One of the major issues is Medicaid redetermination. During the pandemic, everyone on Medicaid was permitted to stay on Medicaid. Now they have to prove they are eligible. In Maryland, this is well more than 1 million people. If people inappropriately get dropped, they'll lose coverage. An unnecessary decline in coverage could also adversely affect health care providers, including Johns Hopkins. Fortunately, the state is launching a major campaign to keep people who remain eligible enrolled. The success of this campaign will be important for health in the state.

Medicaid eligibility checks will be costly for poor families

Robert Moffitt, Krieger-Eisenhower Professor of Economics, Krieger School of Arts and Sciences

During the pandemic, most eligibility tests for Medicaid were suspended. As a consequence, many families who became ineligible because of an increase in income or other circumstance were allowed to keep their benefits. It is only proper that, with the end of the pandemic, eligibility tests start to being applied again. There are two issues, however. One is that checking eligibility is a complex and onerous task and there is a risk that some families may fall through the cracks and will be terminated from the program even though they are eligible because they are not able to reestablish eligibility quickly enough. Families need assistance from Medicaid personnel and need the time to reestablish eligibility. The other problem is that some states still do not cover certain Medicaid groups who deserve coverage, despite encouragement from the Affordable Care Act, and some families will lose assistance because of this continued problem with eligibility rules in those states.

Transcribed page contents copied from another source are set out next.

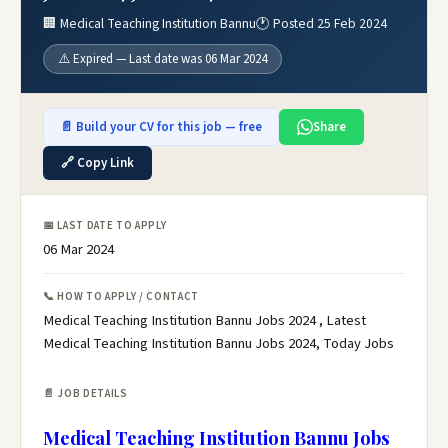
🏢 Medical Teaching Institution Bannu
🕐 Posted 25 Feb 2024
⚠️ Expired — Last date was 06 Mar 2024
📄 Build your CV for this job — free
Share
🔗 Copy Link
📅 LAST DATE TO APPLY
06 Mar 2024
📞 HOW TO APPLY / CONTACT
Medical Teaching Institution Bannu Jobs 2024 , Latest
Medical Teaching Institution Bannu Jobs 2024, Today Jobs
📄 JOB DETAILS
Medical Teaching Institution Bannu Jobs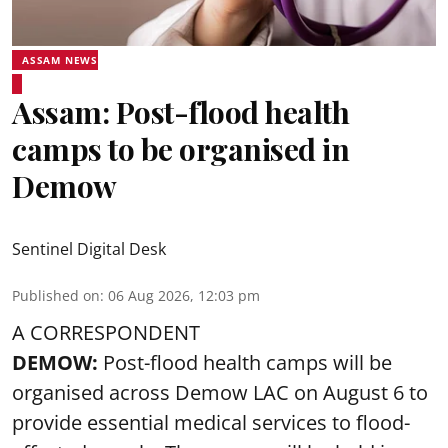
ASSAM NEWS
Assam: Post-flood health
camps to be organised in
Demow
Sentinel Digital Desk
Published on
:
06 Aug 2026, 12:03 pm
A CORRESPONDENT
DEMOW:
Post-flood health camps will be
organised across Demow LAC on August 6 to
provide essential medical services to
flood
-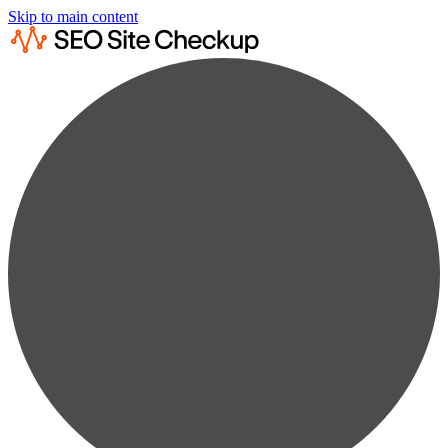
Skip to main content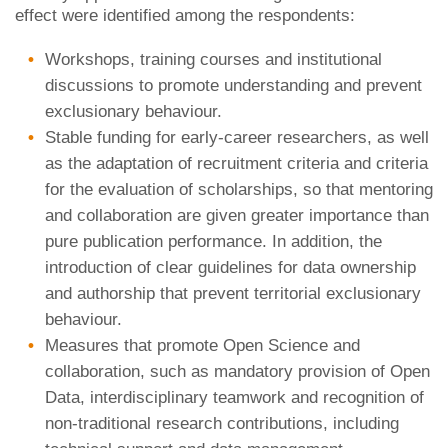
effect were identified among the respondents:
Workshops, training courses and institutional
discussions to promote understanding and prevent
exclusionary behaviour.
Stable funding for early-career researchers, as well
as the adaptation of recruitment criteria and criteria
for the evaluation of scholarships, so that mentoring
and collaboration are given greater importance than
pure publication performance. In addition, the
introduction of clear guidelines for data ownership
and authorship that prevent territorial exclusionary
behaviour.
Measures that promote Open Science and
collaboration, such as mandatory provision of Open
Data, interdisciplinary teamwork and recognition of
non-traditional research contributions, including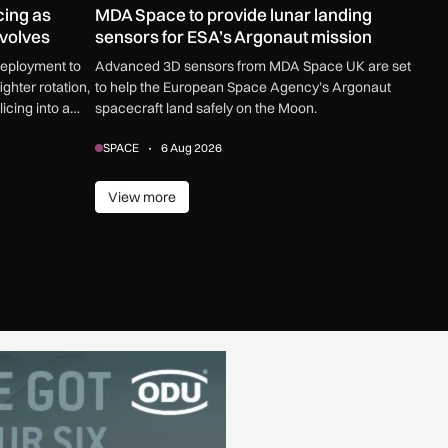
cing as
MDA Space to provide lunar landing
evolves
sensors for ESA’s Argonaut mission
deployment to
Advanced 3D sensors from MDA Space UK are set
ghter rotation,
to help the European Space Agency’s Argonaut
icing into a
spacecraft land safely on the Moon.
counter
SPACE
6 Aug 2026
omplex threats.
View more
View more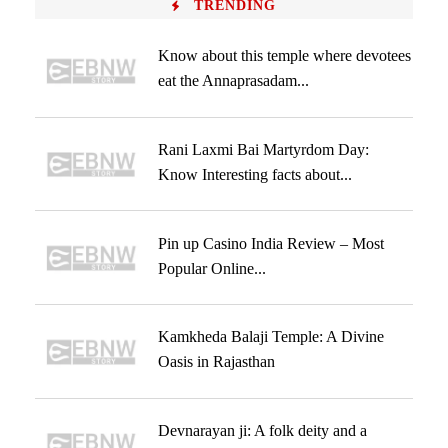
TRENDING
Know about this temple where devotees
eat the Annaprasadam...
Rani Laxmi Bai Martyrdom Day:
Know Interesting facts about...
Pin up Casino India Review – Most
Popular Online...
Kamkheda Balaji Temple: A Divine
Oasis in Rajasthan
Devnarayan ji: A folk deity and a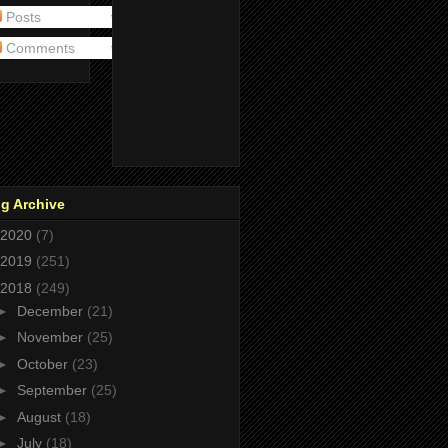
Posts
Comments
g Archive
2020
(7)
2019
(251)
2018
(249)
►
December
(21)
►
November
(25)
►
October
(23)
►
September
(25)
►
August
(18)
►
July
(18)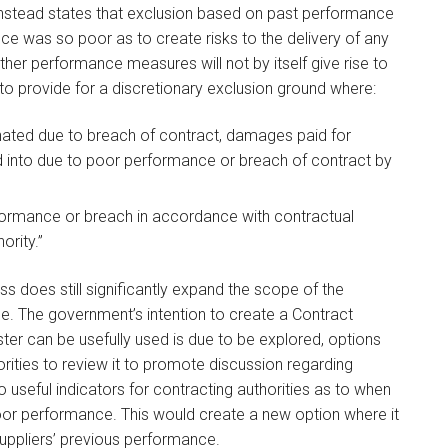
 instead states that exclusion based on past performance
e was so poor as to create risks to the delivery of any
ther performance measures will not by itself give rise to
 to provide for a discretionary exclusion ground where:
nated due to breach of contract, damages paid for
d into due to poor performance or breach of contract by
rformance or breach in accordance with contractual
ority.”
ss does still significantly expand the scope of the
e. The government’s intention to create a Contract
er can be usefully used is due to be explored, options
ities to review it to promote discussion regarding
eful indicators for contracting authorities as to when
oor performance. This would create a new option where it
 suppliers’ previous performance.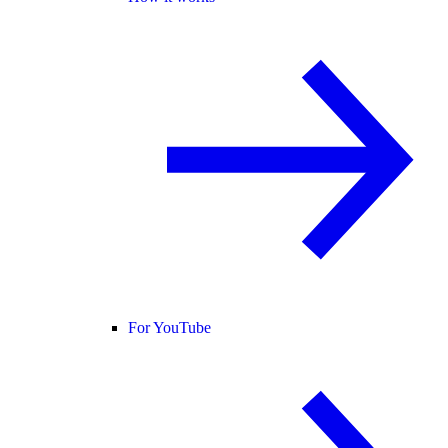
For YouTube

It's now up to us to embrace effective public health tools

Jonathan Links, Professor, Vice Provost, and Chief Risk Officer, Johns Hopkins University

One of the many important lessons the pandemic has tried to teach us is that we actually have the power, individually, to significantly reduce our risk of acquiring any respiratory illness. A powerful public health model of behavior change—the Extended Parallel Process Model—illustrates that people change their behavior toward reducing risk when they perceive a threat and believe there is an efficacious harm reduction behavior that they themselves can implement. With the pandemic, we gained at least two: masks and vaccines. While both came with controversy of one sort or another, they represent powerful self-efficacious tools that we can embrace beyond COVID.